Study co-author Elise Granek, Ph.D., professor of Environmental Science and Management at PSU, concludes, “The levels of the particular compounds we detected are not something that federal guidelines consider harmful to human health, however, they may be harmful to animals in aquatic and marine environments. Additionally, we were just looking at a handful of compounds, yet aquatic organisms and their consumers are likely exposed to many more contaminants including microplastics and heavy metals, among others. How the exposure we detected—paired with other contaminants they may encounter in their waters—affect the animals sampled or their predators is a really interesting question and unfortunately we don’t have regulatory guidelines that consider exposure to multiple stressors.”

Chemical contamination is ubiquitous in terrestrial and marine environments. Therefore, indicator species like bivalves can act as sentinel species for chemical contamination, detecting risk to humans by exhibiting signs of environmental threat sooner than humans in the same environment.

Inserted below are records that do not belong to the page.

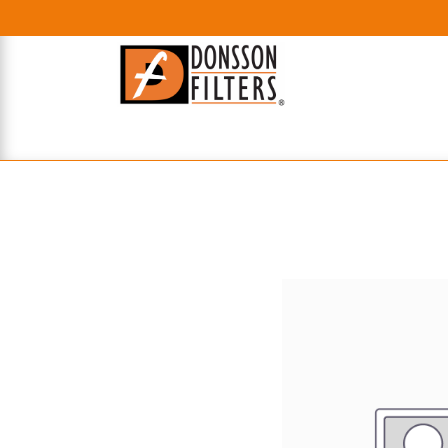
HOME
UHE FILTERS
AXIAL
RADIAL
XPEC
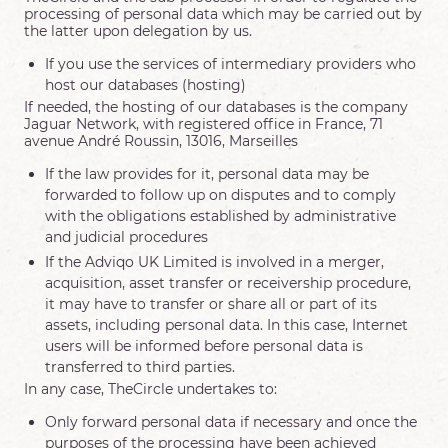
processing of personal data which may be carried out by
the latter upon delegation by us.
If you use the services of intermediary providers who
host our databases (hosting)
If needed, the hosting of our databases is the company
Jaguar Network, with registered office in France, 71
avenue André Roussin, 13016, Marseilles
If the law provides for it, personal data may be
forwarded to follow up on disputes and to comply
with the obligations established by administrative
and judicial procedures
If the Adviqo UK Limited is involved in a merger,
acquisition, asset transfer or receivership procedure,
it may have to transfer or share all or part of its
assets, including personal data. In this case, Internet
users will be informed before personal data is
transferred to third parties.
In any case, TheCircle undertakes to:
Only forward personal data if necessary and once the
purposes of the processing have been achieved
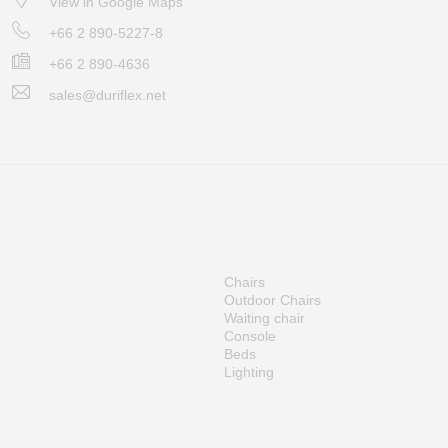
View in Google Maps
+66 2 890-5227-8
+66 2 890-4636
sales@duriflex.net
Chairs
Outdoor Chairs
Waiting chair
Console
Beds
Lighting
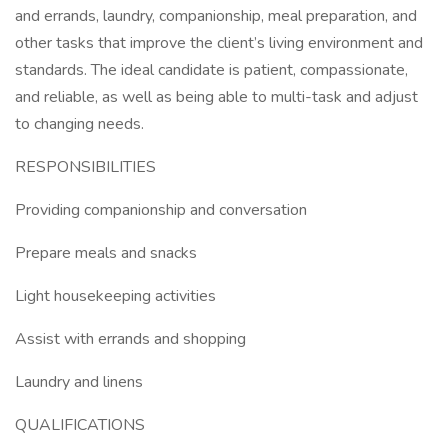
and errands, laundry, companionship, meal preparation, and
other tasks that improve the client’s living environment and
standards. The ideal candidate is patient, compassionate,
and reliable, as well as being able to multi-task and adjust
to changing needs.
RESPONSIBILITIES
Providing companionship and conversation
Prepare meals and snacks
Light housekeeping activities
Assist with errands and shopping
Laundry and linens
QUALIFICATIONS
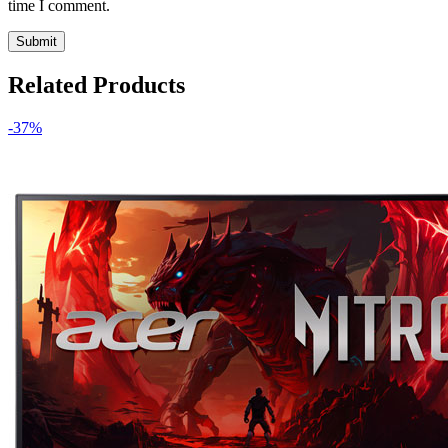
time I comment.
Related Products
-37%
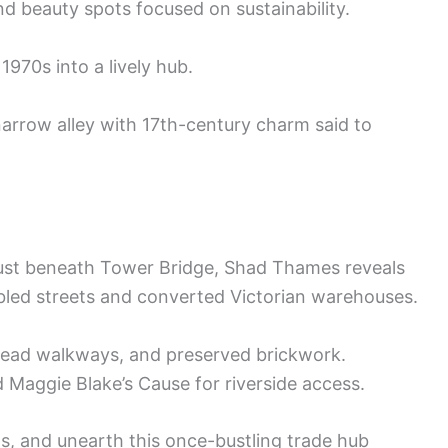
nd beauty spots focused on sustainability.
1970s into a lively hub.
arrow alley with 17th-century charm said to
just beneath Tower Bridge, Shad Thames reveals
bbled streets and converted Victorian warehouses.
rhead walkways, and preserved brickwork.
 Maggie Blake’s Cause for riverside access.
ws, and unearth this once-bustling trade hub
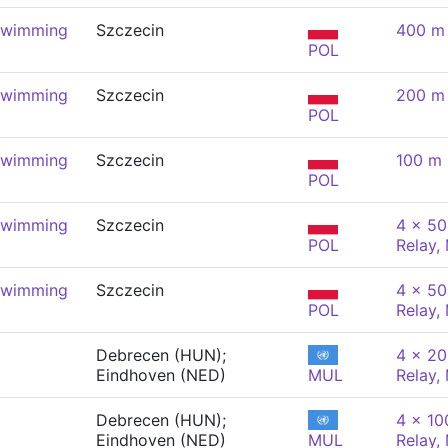
Swimming
Szczecin
400 m 
POL
Swimming
Szczecin
200 m 
POL
Swimming
Szczecin
100 m 
POL
Swimming
Szczecin
4 x 50
POL
Relay,
Swimming
Szczecin
4 x 50
POL
Relay,
Debrecen (HUN);
4 x 20
Eindhoven (NED)
MUL
Relay,
Debrecen (HUN);
4 x 10
Eindhoven (NED)
MUL
Relay,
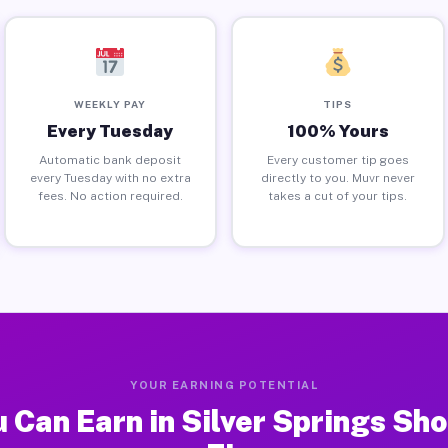
WEEKLY PAY
TIPS
Every Tuesday
100% Yours
Automatic bank deposit
Every customer tip goes
every Tuesday with no extra
directly to you. Muvr never
fees. No action required.
takes a cut of your tips.
YOUR EARNING POTENTIAL
 Can Earn in Silver Springs Sho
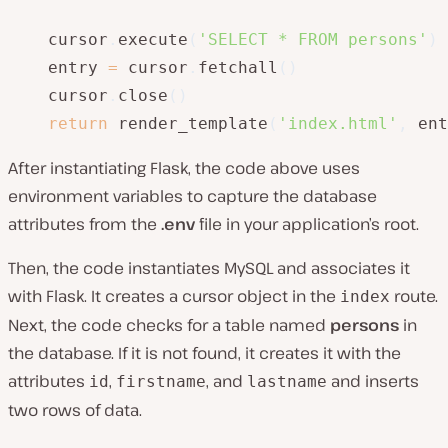
    cursor
.
execute
(
'SELECT * FROM persons'
)
    entry 
=
 cursor
.
fetchall
(
)
    cursor
.
close
(
)
return
 render_template
(
'index.html'
,
 ent
After instantiating Flask, the code above uses
environment variables to capture the database
attributes from the
.env
file in your application’s root.
Then, the code instantiates MySQL and associates it
with Flask. It creates a cursor object in the
route.
index
Next, the code checks for a table named
persons
in
the database. If it is not found, it creates it with the
attributes
,
, and
and inserts
id
firstname
lastname
two rows of data.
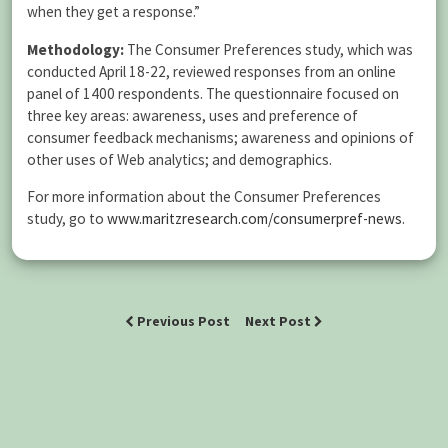
when they get a response.”
Methodology:
The Consumer Preferences study, which was
conducted April 18-22, reviewed responses from an online
panel of 1400 respondents. The questionnaire focused on
three key areas: awareness, uses and preference of
consumer feedback mechanisms; awareness and opinions of
other uses of Web analytics; and demographics.
For more information about the Consumer Preferences
study, go to
www.maritzresearch.com/consumerpref-news
.
Previous Post
Next Post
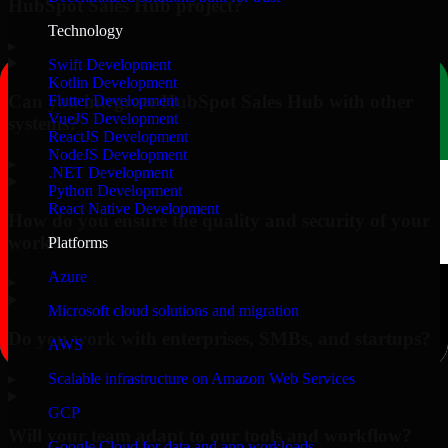
HubSpot Sales Hub project?
Technology
▸
Swift Development
Kotlin Development
Can you integrate HubSpot Sales Hub with other
Flutter Development
VueJS Development
systems?
ReactJS Development
NodeJS Development
▸
.NET Development
Python Development
React Native Development
How do you ensure the quality and security of your
work?
Platforms
Azure
▸
Microsoft cloud solutions and migration
Do you work with enterprises, SMBs, and startups?
AWS
▸
Scalable infrastructure on Amazon Web Services
GCP
Will your team adapt to our tools and workflow?
Google Cloud for data and app workloads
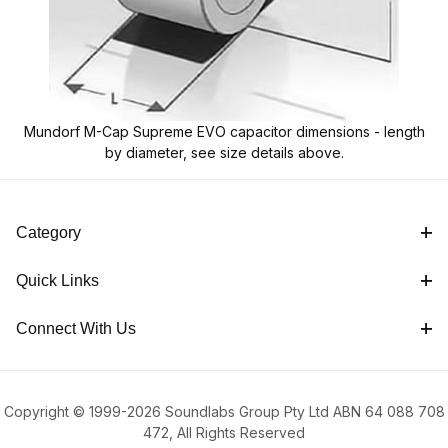
Mundorf M-Cap Supreme EVO capacitor dimensions - length
by diameter, see size details above.
Category
Quick Links
Connect With Us
Copyright © 1999-2026 Soundlabs Group Pty Ltd ABN 64 088 708
472, All Rights Reserved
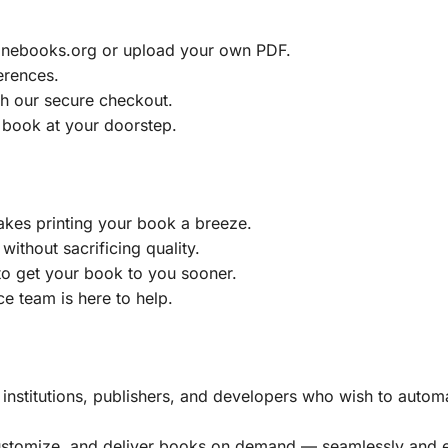
ainebooks.org or upload your own PDF.
erences.
h our secure checkout.
 book at your doorstep.
akes printing your book a breeze.
without sacrificing quality.
to get your book to you sooner.
e team is here to help.
, institutions, publishers, and developers who wish to automa
customize, and deliver books on demand — seamlessly and ef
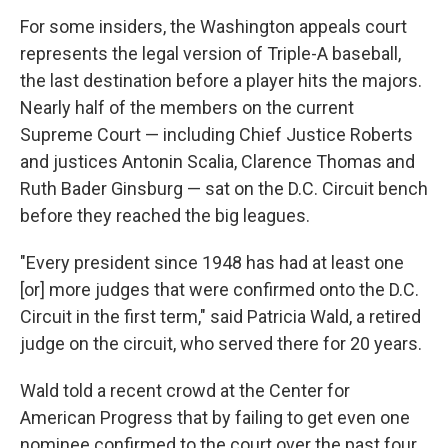
For some insiders, the Washington appeals court
represents the legal version of Triple-A baseball,
the last destination before a player hits the majors.
Nearly half of the members on the current
Supreme Court — including Chief Justice Roberts
and justices Antonin Scalia, Clarence Thomas and
Ruth Bader Ginsburg — sat on the D.C. Circuit bench
before they reached the big leagues.
"Every president since 1948 has had at least one
[or] more judges that were confirmed onto the D.C.
Circuit in the first term," said Patricia Wald, a retired
judge on the circuit, who served there for 20 years.
Wald told a recent crowd at the Center for
American Progress that by failing to get even one
nominee confirmed to the court over the past four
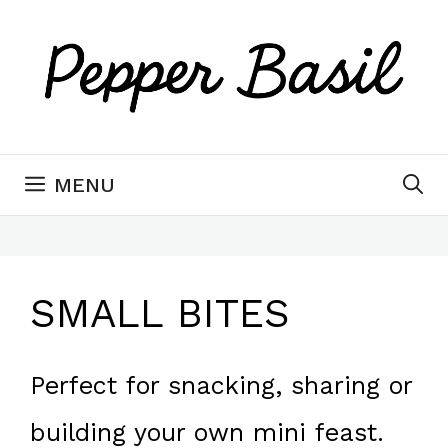
Skip
to
content
MENU
SMALL BITES
Perfect for snacking, sharing or
building your own mini feast.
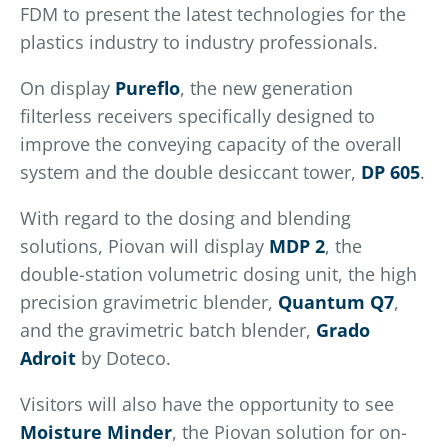
FDM to present the latest technologies for the
plastics industry to industry professionals.
On display
Pureflo
, the new generation
filterless receivers specifically designed to
improve the conveying capacity of the overall
system and the double desiccant tower,
DP 605
.
With regard to the dosing and blending
solutions, Piovan will display
MDP 2
, the
double-station volumetric dosing unit, the high
precision gravimetric blender,
Quantum Q7
,
and the gravimetric batch blender,
Grado
Adroit
by Doteco.
Visitors will also have the opportunity to see
Moisture Minder
, the Piovan solution for on-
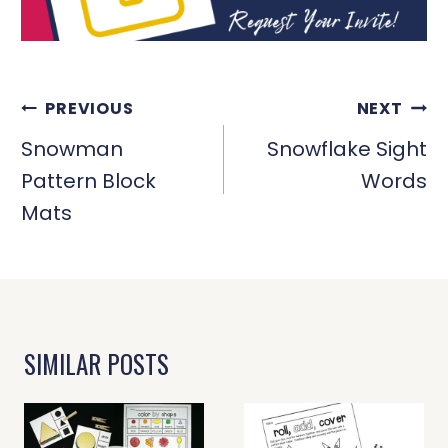
POST
PREVIOUS
NEXT
NAVIGATION
Snowman
Snowflake Sight
Pattern Block
Words
Mats
SIMILAR POSTS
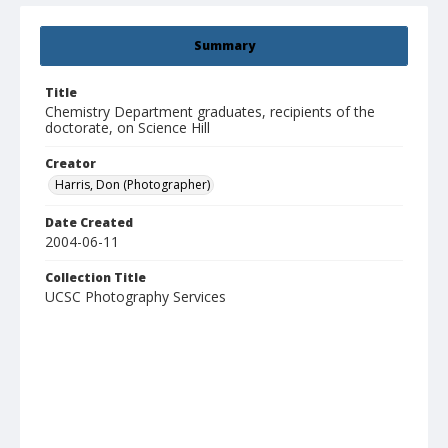
Summary
Title
Chemistry Department graduates, recipients of the
doctorate, on Science Hill
Creator
Harris, Don (Photographer)
Date Created
2004-06-11
Collection Title
UCSC Photography Services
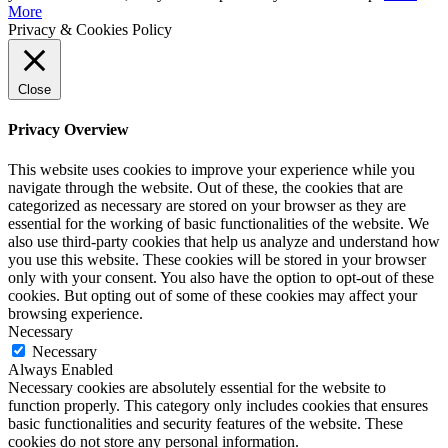
More
Privacy & Cookies Policy
Close
Privacy Overview
This website uses cookies to improve your experience while you
navigate through the website. Out of these, the cookies that are
categorized as necessary are stored on your browser as they are
essential for the working of basic functionalities of the website. We
also use third-party cookies that help us analyze and understand how
you use this website. These cookies will be stored in your browser
only with your consent. You also have the option to opt-out of these
cookies. But opting out of some of these cookies may affect your
browsing experience.
Necessary
Necessary
Always Enabled
Necessary cookies are absolutely essential for the website to
function properly. This category only includes cookies that ensures
basic functionalities and security features of the website. These
cookies do not store any personal information.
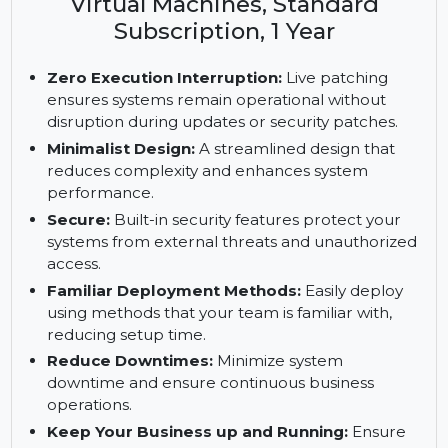
Enterprise Server, ARM with 16 or
more Cores, 1-2 Sockets or 1-2
Virtual Machines, Standard
Subscription, 1 Year
Zero Execution Interruption:
Live patching
ensures systems remain operational without
disruption during updates or security patches.
Minimalist Design:
A streamlined design that
reduces complexity and enhances system
performance.
Secure:
Built-in security features protect your
systems from external threats and unauthorized
access.
Familiar Deployment Methods:
Easily deploy
using methods that your team is familiar with,
reducing setup time.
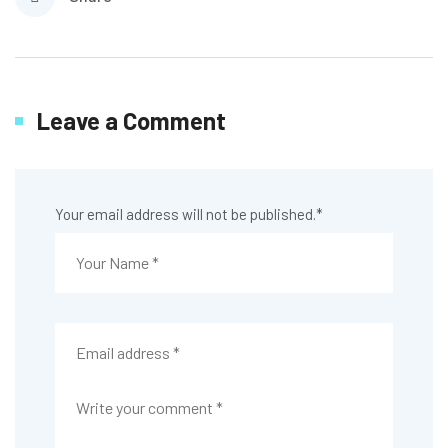
Leave a Comment
Your email address will not be published.
*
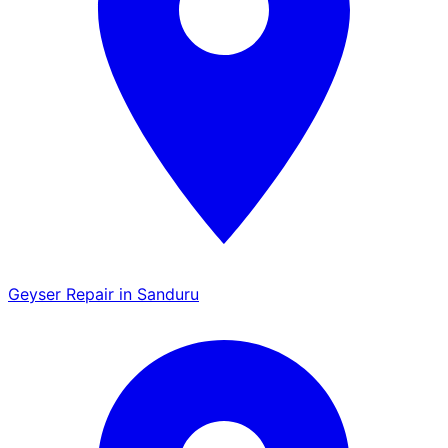
Geyser Repair in Sanduru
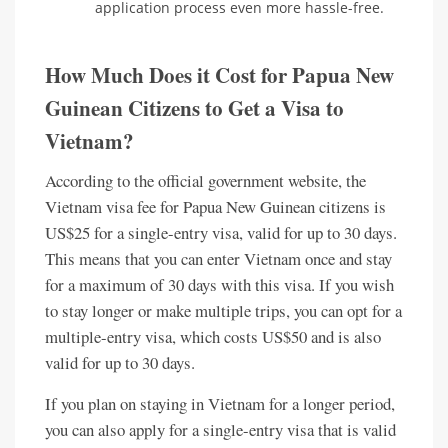
application process even more hassle-free.
How Much Does it Cost for Papua New
Guinean Citizens to Get a Visa to
Vietnam?
According to the official government website, the
Vietnam visa fee for Papua New Guinean citizens is
US$25 for a single-entry visa, valid for up to 30 days.
This means that you can enter Vietnam once and stay
for a maximum of 30 days with this visa. If you wish
to stay longer or make multiple trips, you can opt for a
multiple-entry visa, which costs US$50 and is also
valid for up to 30 days.
If you plan on staying in Vietnam for a longer period,
you can also apply for a single-entry visa that is valid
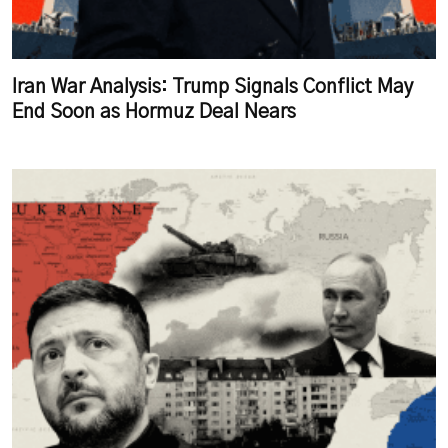
Iran War Analysis: Trump Signals Conflict May
End Soon as Hormuz Deal Nears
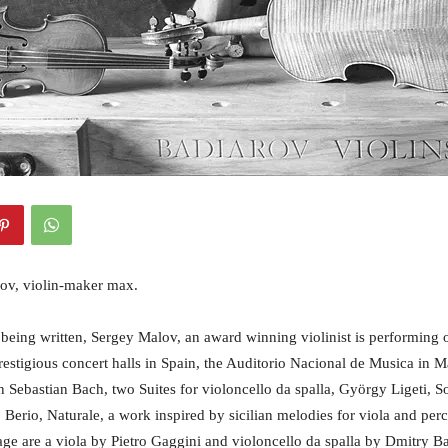
ov, violin-maker max.
s being written, Sergey Malov, an award winning violinist is performing 
restigious concert halls in Spain, the Auditorio Nacional de Musica in 
 Sebastian Bach, two Suites for violoncello da spalla, György Ligeti, So
Berio, Naturale, a work inspired by sicilian melodies for viola and perc
age are a viola by Pietro Gaggini and violoncello da spalla by Dmitry Bad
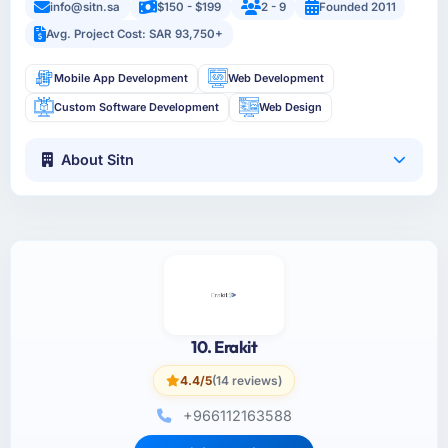
info@sitn.sa
$150 - $199
2 - 9
Founded 2011
Avg. Project Cost: SAR 93,750+
Mobile App Development
Web Development
Custom Software Development
Web Design
About Sitn
10. Erakit
4.4/5
(14 reviews)
+966112163588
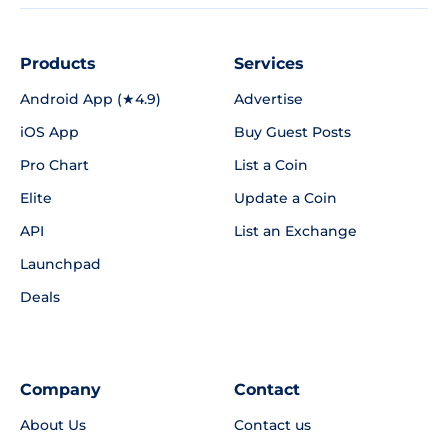
Products
Services
Android App (★4.9)
Advertise
iOS App
Buy Guest Posts
Pro Chart
List a Coin
Elite
Update a Coin
API
List an Exchange
Launchpad
Deals
Company
Contact
About Us
Contact us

Unless more is done to address chemical pollution, humans will also continue to see similar declines in general health, fitness, and well-being.

Beyond Pesticides has long advocated for healthier and more environmentally friendly forestry practices to protect the environment and wildlife, particularly water resources. Unfortunately, within the Pacific Northwest, an area where the timber industry dominates, Oregon’s pesticide regulations do not provide adequate protection. Therefore, pesticide use should be phased out and ultimately eliminated to protect the nation’s and world’s waterways and reduce the number of pesticides that make their way into drinking water. Additionally, Beyond Pesticides has long advocated for protective, federal regulation that considers potential synergistic and additive threats, to ecosystems and organisms, from admixtures of pesticides.

Replacing pesticides with organic regenerative systems conserve water, nurture soil fertility, reduce surface runoff and erosion, reduce the need for nutrient input (i.e., fertilizers), and most critically, eliminate the use of toxic chemicals that threaten so many aspects of human and ecosystem life, including water resources. Learn more about the hazards pesticides pose to wildlife and what you can do through Beyond Pesticides’ wildlife program page.

For more information about pesticide contamination in water, see the Threatened Waters program page and Beyond Pesticides’ article Pesticides in My Drinking Water? Individual Precautionary Measures and Community Action, where Beyond Pesticides states: “This problem requires individual precautionary measures and preventive, community-based action to protect [individual and public health] and ultimately, stop ongoing pesticide use that ends up in drinking water from numerous agricultural, public land, and home and garden use. Beyond Pesticides urges a solution that keeps pesticides out of the water, rather than trying to clean them up after they enter our waterways and drinking water supply.”

All unattributed positions and opinions in this piece are those of Beyond Pesticides.